John T. Barker, Attorney-General, and W. T. Rutherford, Assistant Attorney-General, for the State.
(1) When a jurior on his voir dire examination declares that his opinion is not such as to bias or prejudice his mind, and that his opinion will readily yield to the evidence in the case, he is a competent juror. State v. Church, 199 Mo. 629; State v. Darling, 199 Mo. 196; State v. Sykes, 191 Mo. 75; State v. Sherman, 264 Mo. 379. (2) Upon their voir dire examination the witnesses Fitzpatrick, Murphy and Hoffman, inmates of the hospital, showed that they had sufficient understanding to comprehend the obligations of an oath and were capable of giving a correct account of what they had seen and heard of the difficulty between appellants and the deceased. The competency of these witnesses was a question for the court. State v. Myers, 37 L. R. A. (Neb.) 424, and notes; State v. Pryor, 46 L. R. A. (N. S.) (Wash.) 1028, and notes; State v. Whitsett, 232 Mo. 527; State v. Vaughn, 223 Mo. 155. (3) The jury having failed to assess the punishment after having determined the guilt of the defendants, it was the duty of the court to assess it. Sec. 5254, R. S. 1909; State v. Rollins, 226 Mo. 538; State v. Foster, 115 Mo. 448. (4) Instruction number 4, taken with the other instructions, correctly defined manslaughter in the fourth degree. State v. Montgomery, 230 Mo. 666; State v. Rose, 142 Mo. 427.
Defendants were charged with murder in the second degree and convicted of manslaughter in the fourth degree. The jury disagreed as to the punishment. The court sentenced Herring to two years in the penitentiary, and Baldwin to pay a fine of five hundred dollars. They have appealed.

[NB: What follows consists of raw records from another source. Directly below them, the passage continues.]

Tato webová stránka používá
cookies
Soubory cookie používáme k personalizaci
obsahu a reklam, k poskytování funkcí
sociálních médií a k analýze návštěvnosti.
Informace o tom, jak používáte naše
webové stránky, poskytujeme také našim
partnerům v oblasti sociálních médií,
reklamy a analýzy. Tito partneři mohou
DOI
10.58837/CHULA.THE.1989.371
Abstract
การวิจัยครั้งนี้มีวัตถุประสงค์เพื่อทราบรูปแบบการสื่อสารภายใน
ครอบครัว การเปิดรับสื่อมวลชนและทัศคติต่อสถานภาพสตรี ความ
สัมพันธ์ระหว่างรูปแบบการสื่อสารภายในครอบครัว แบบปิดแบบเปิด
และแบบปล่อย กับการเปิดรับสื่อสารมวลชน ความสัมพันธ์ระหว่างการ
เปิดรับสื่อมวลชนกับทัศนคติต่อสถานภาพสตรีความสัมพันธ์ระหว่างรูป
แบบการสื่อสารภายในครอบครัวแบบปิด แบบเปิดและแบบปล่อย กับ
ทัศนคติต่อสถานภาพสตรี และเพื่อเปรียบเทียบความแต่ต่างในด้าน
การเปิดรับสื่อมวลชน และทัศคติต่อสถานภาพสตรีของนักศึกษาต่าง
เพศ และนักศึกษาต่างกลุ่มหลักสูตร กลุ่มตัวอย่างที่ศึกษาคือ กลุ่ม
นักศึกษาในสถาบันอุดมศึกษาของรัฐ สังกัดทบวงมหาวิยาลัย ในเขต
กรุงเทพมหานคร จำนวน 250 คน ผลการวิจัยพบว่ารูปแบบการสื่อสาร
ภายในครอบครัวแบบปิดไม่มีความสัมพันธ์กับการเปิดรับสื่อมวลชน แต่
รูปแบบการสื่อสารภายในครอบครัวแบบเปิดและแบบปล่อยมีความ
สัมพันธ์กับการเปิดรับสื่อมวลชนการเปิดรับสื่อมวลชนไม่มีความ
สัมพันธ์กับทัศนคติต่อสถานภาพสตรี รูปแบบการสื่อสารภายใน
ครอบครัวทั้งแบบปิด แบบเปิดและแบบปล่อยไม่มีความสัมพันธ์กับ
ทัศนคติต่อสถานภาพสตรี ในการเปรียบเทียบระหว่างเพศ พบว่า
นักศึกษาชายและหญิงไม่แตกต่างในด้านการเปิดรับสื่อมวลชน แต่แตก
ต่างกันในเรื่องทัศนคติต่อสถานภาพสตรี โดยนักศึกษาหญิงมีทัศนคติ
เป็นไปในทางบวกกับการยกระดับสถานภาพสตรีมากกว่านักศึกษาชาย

They were both employed as attendants in ward 3 of Hospital Number Two for the Insane at St. Joseph. They both had several years' experience in such employment and the evidence shows that they had been previously careful in such work. Ward 3 was one in which violent patients were confined, but other patients were kept there to do certain parts of the work necessary in caring for the patients. Joshua Wallace and George Young were two of the most dangerous patients in the ward. About December 15, 1904, Wallace had bitten off a large portion of one of the ears of defendant Baldwin. He had a reputation for biting. He was about twenty-eight years old. Both he and Young were about the average in size and strength. Wallace had worn "restraints" for a considerable period of time, but they had been removed several days prior to the alleged offense. Those restraints were leather straps around his body and around his wrists.
Patrick J. Fitzpatrick, one of the patients, testified for the State as follows: "A. Well, that morning before we went to breakfast Wallace was going around mumbling. He was a vicious patient, a man that would bite. He was going around mumbling over them coming out. He was not a crazy man, he was just simply mad, acted like he was mad and foamed at the mouth. He was going around mumbling and he kept that up before breakfast. After breakfast he got worse, I mean he acted like he was going to do something. Murphy was at the back end of the hall -- "Q. Who is Murphy? A. He is a patient in ward 3. Murphy kind of went toward him. I was in the middle of the hall. I thought I would go back and help Murphy quiet him down. I knew the attendants were at breakfast, and when I got back there the attendants came back behind me, and when I saw them I thought there was plenty to handle him and I went back to my work, and they had led him off the hall.